> What you have to do: Every entry must reappear in your answer exactly as written, though its pictures must not.

> Data excerpts:

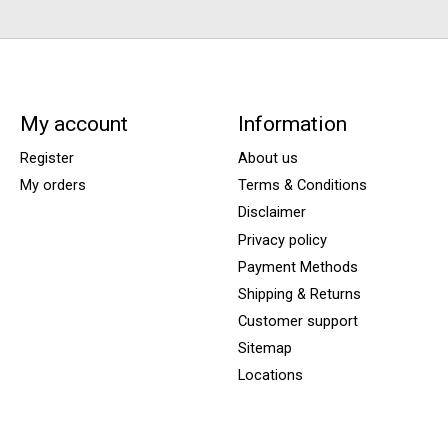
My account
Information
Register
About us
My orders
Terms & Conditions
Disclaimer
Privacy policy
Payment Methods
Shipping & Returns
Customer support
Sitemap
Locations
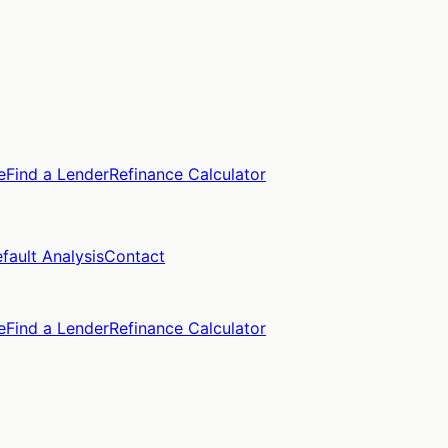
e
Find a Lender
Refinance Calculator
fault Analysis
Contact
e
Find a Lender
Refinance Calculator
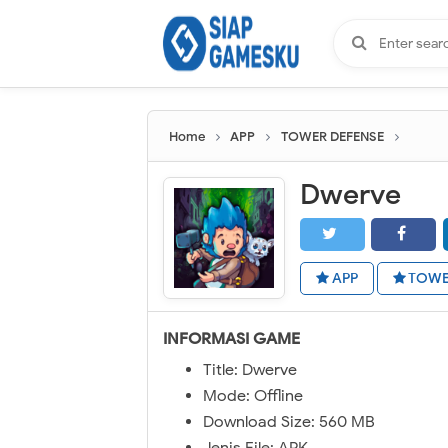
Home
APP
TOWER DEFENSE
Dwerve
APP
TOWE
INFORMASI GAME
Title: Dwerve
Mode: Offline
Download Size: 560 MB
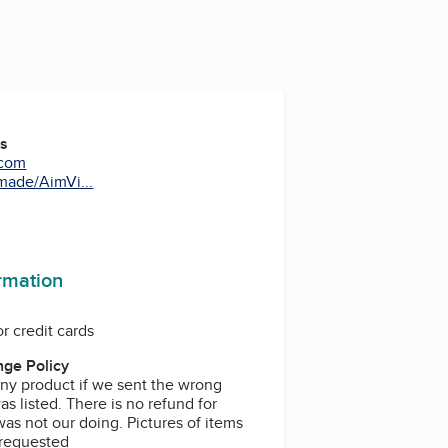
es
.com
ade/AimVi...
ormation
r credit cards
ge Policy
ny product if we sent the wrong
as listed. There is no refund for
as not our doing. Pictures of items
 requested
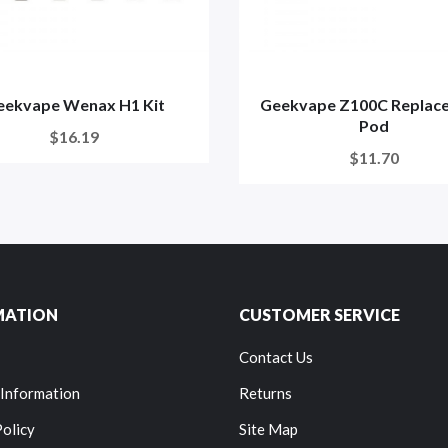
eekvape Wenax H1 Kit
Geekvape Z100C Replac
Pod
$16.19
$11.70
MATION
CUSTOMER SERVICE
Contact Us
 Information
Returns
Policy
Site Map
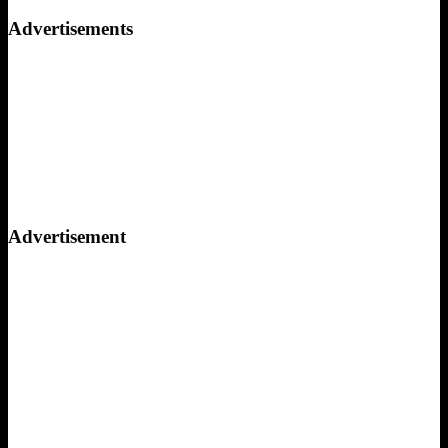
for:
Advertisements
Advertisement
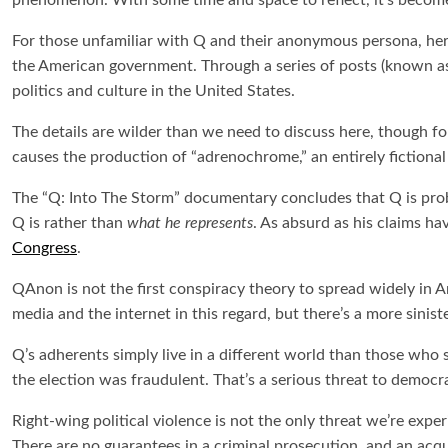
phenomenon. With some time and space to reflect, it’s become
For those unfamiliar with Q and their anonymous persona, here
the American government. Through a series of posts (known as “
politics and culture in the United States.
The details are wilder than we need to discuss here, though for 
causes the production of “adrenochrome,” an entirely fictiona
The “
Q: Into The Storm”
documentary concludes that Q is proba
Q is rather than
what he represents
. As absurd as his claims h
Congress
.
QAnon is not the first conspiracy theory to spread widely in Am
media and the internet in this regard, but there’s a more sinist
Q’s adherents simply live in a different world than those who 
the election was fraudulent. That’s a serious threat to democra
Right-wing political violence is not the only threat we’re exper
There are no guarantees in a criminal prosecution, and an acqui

> Output:
My account
Information
Register
About us
My orders
Terms & Conditions
Disclaimer
Privacy policy
Payment Methods
Shipping & Returns
Customer support
Sitemap
Locations
e
Find a Lender
Refinance Calculator
fault Analysis
Contact
e
Find a Lender
Refinance Calculator
Home
APP
TOWER DEFENSE
Dwerve
APP
TOWE
INFORMASI GAME
Title: Dwerve
Mode: Offline
Download Size: 560 MB
es
.com
ade/AimVi...
ormation
r credit cards
ge Policy
ny product if we sent the wrong
as listed. There is no refund for
as not our doing. Pictures of items
 requested
eekvape Wenax H1 Kit
Geekvape Z100C Replac
Pod
$16.19
$11.70
MATION
CUSTOMER SERVICE
Contact Us
 Information
Returns
Policy
Site Map
for:
Advertisements
Advertisement
phenomenon. With some time and space to reflect, it’s become
For those unfamiliar with Q and their anonymous persona, here
the American government. Through a series of posts (known as “
politics and culture in the United States.
The details are wilder than we need to discuss here, though for 
causes the production of “adrenochrome,” an entirely fictiona
The “
Q: Into The Storm”
documentary concludes that Q is proba
Q is rather than
what he represents
. As absurd as his claims h
Congress
.
QAnon is not the first conspiracy theory to spread widely in Am
media and the internet in this regard, but there’s a more sinist
Q’s adherents simply live in a different world than those who 
the election was fraudulent. That’s a serious threat to democra
Right-wing political violence is not the only threat we’re exper
There are no guarantees in a criminal prosecution, and an acqui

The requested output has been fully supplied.